-------- Records to use --------

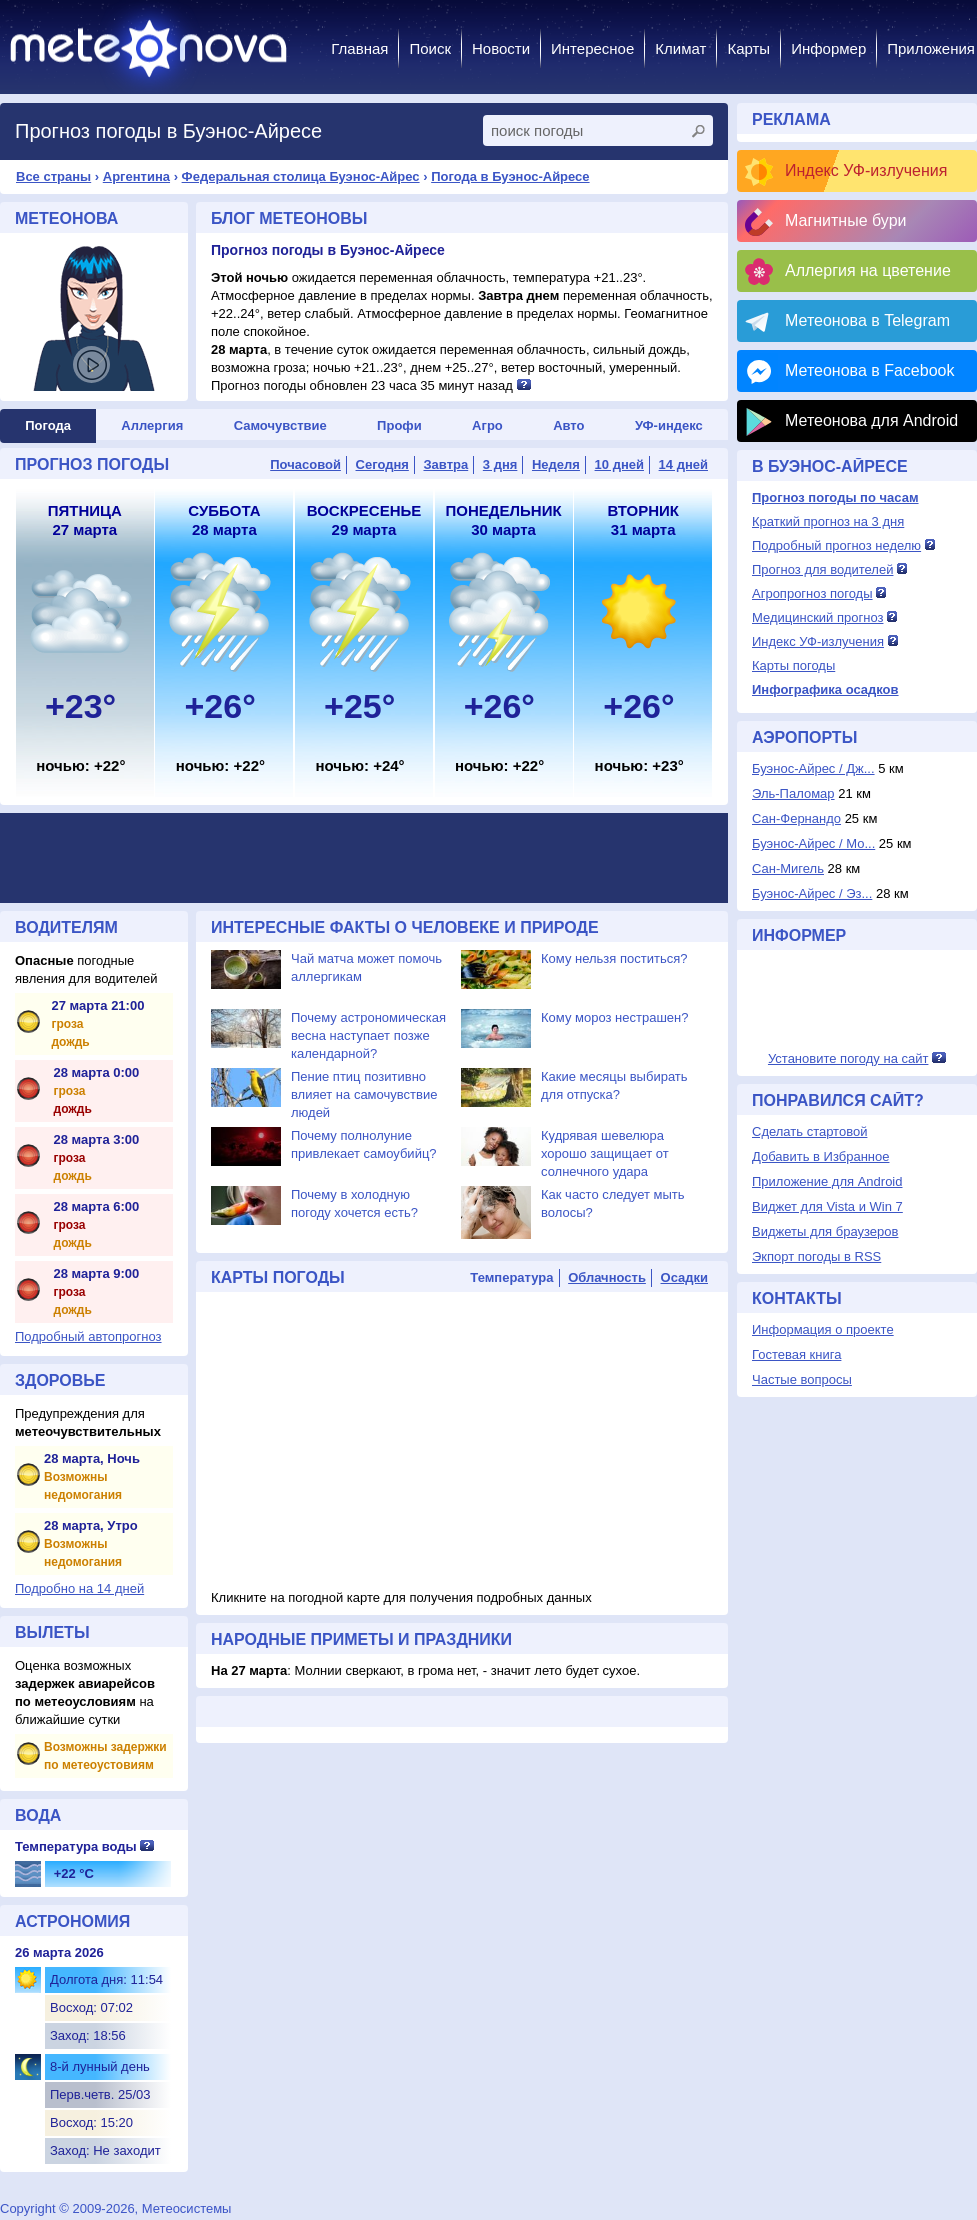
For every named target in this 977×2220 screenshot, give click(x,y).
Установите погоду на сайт (848, 1058)
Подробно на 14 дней (79, 1588)
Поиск (430, 48)
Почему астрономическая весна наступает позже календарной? (368, 1035)
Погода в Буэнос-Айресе (510, 176)
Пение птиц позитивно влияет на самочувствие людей (364, 1094)
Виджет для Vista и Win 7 (827, 1206)
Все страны (53, 176)
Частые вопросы (802, 1379)
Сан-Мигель (788, 868)
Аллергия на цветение (868, 270)
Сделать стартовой (809, 1131)
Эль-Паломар (793, 793)
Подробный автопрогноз (88, 1336)
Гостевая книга (796, 1354)
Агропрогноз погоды (812, 593)
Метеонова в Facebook (869, 370)
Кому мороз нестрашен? (614, 1017)
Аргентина (136, 176)
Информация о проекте (823, 1329)
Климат (680, 48)
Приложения (931, 48)
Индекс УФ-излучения (866, 170)
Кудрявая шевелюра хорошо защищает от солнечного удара (605, 1153)
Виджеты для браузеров (825, 1231)
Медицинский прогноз (817, 617)
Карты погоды (793, 665)
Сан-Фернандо (796, 818)
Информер (828, 48)
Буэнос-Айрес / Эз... (812, 893)
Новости (501, 48)
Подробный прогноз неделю (836, 545)
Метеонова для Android (871, 420)
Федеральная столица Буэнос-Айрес (301, 176)
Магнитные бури (846, 220)
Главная (359, 48)
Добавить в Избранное (820, 1156)
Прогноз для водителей (822, 569)
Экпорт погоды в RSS (816, 1256)
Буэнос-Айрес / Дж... (813, 768)
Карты (748, 48)
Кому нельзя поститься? (614, 958)
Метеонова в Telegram (867, 320)
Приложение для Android (827, 1181)
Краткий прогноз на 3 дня (828, 521)
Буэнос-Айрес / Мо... (813, 843)
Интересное (592, 48)
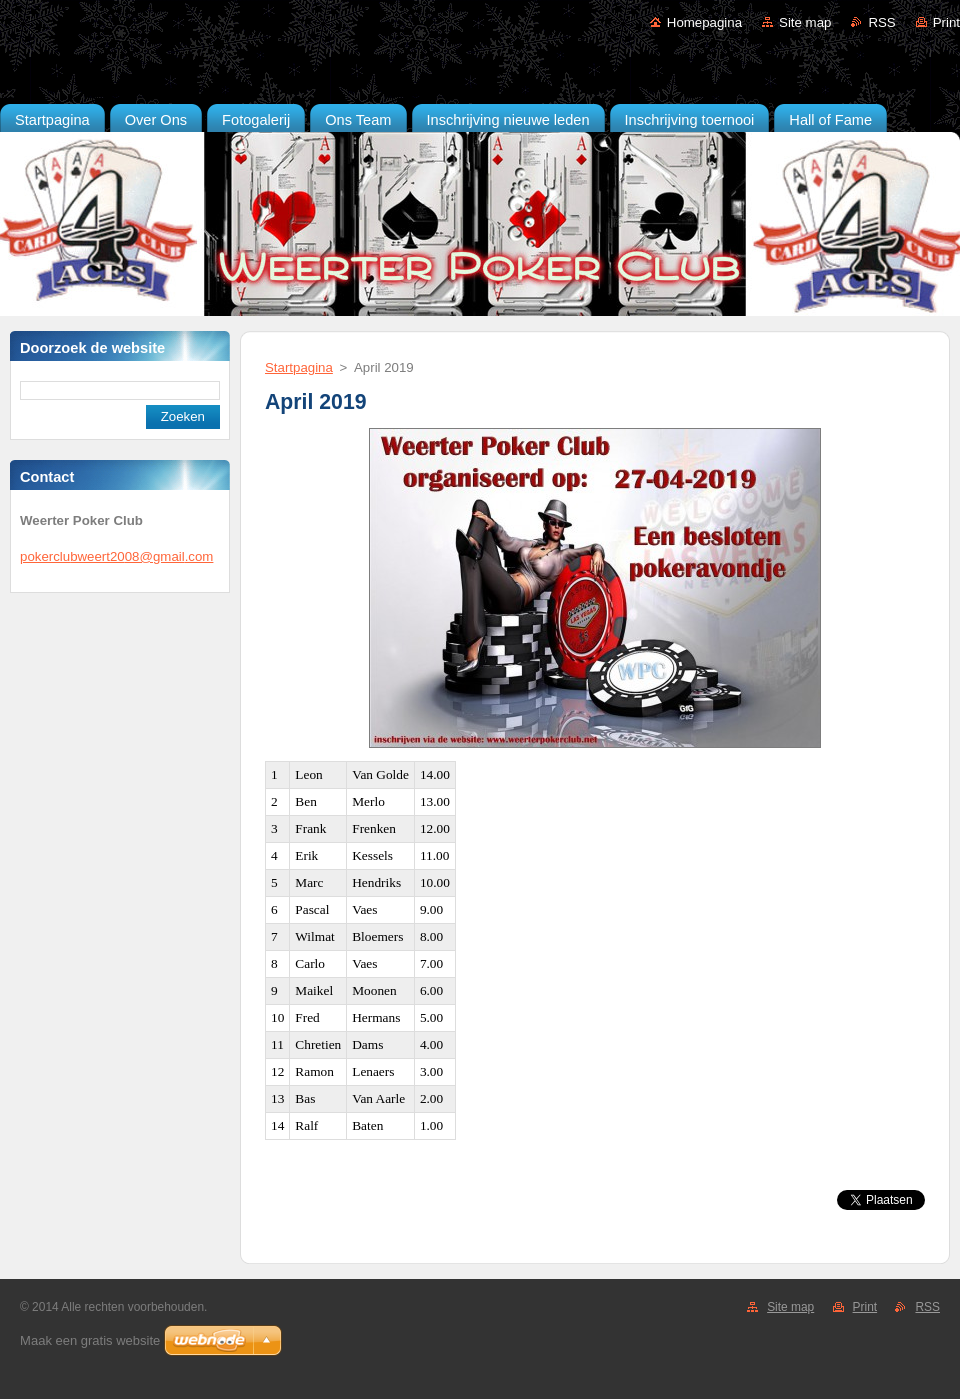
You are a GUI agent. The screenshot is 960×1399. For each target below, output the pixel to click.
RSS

--------

Determine how many lines in the listing hold the word "Метеонова". Give only that figure.

3